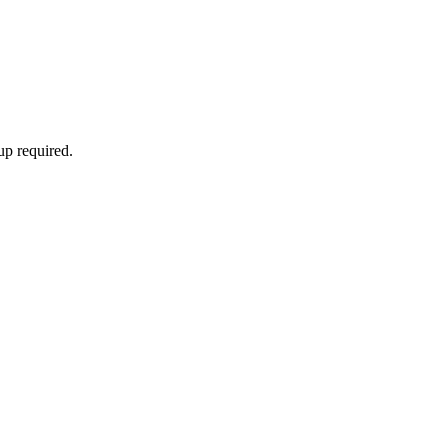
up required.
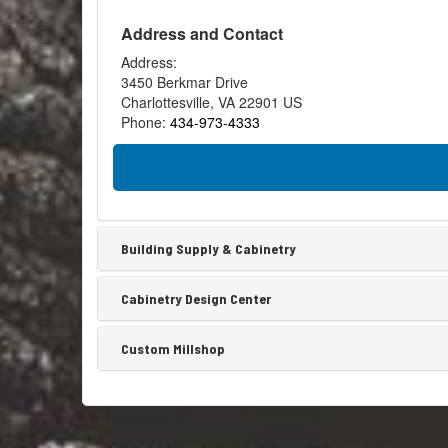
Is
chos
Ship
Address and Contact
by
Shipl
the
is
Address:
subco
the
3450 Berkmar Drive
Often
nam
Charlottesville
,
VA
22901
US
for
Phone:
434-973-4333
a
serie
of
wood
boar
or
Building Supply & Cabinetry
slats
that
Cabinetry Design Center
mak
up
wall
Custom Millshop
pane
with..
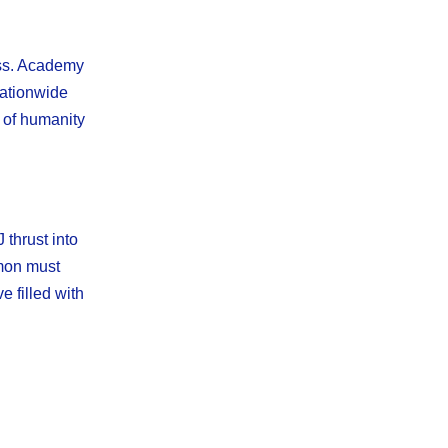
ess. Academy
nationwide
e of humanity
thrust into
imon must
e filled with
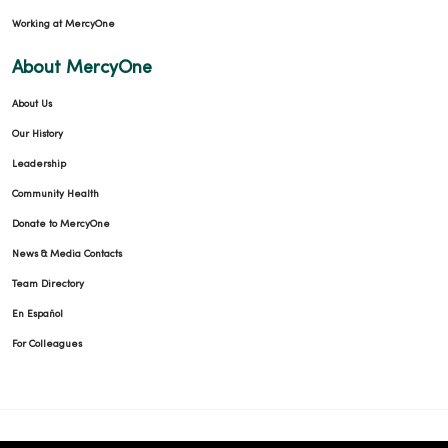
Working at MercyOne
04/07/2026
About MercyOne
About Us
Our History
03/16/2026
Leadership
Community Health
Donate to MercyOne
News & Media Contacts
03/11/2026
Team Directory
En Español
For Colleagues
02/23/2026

--

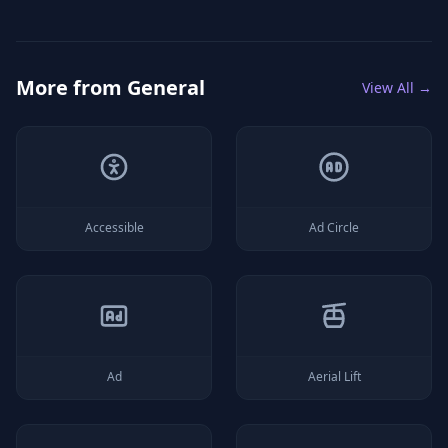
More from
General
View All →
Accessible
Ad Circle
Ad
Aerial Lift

---

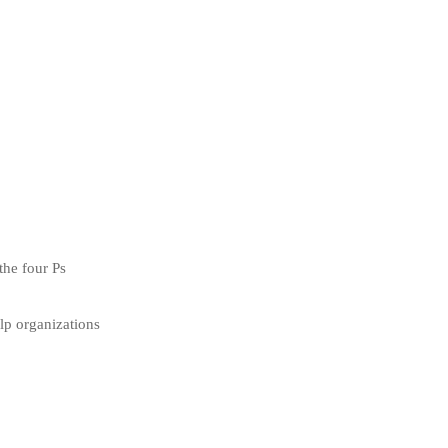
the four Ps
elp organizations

=== WHAT YOU NEED TO DO ===
Pick out all lines from the data above in which the word "Cabinetry" appears.

=== SOLUTION FOR THIS TASK ===
Building Supply & Cabinetry
Cabinetry Design Center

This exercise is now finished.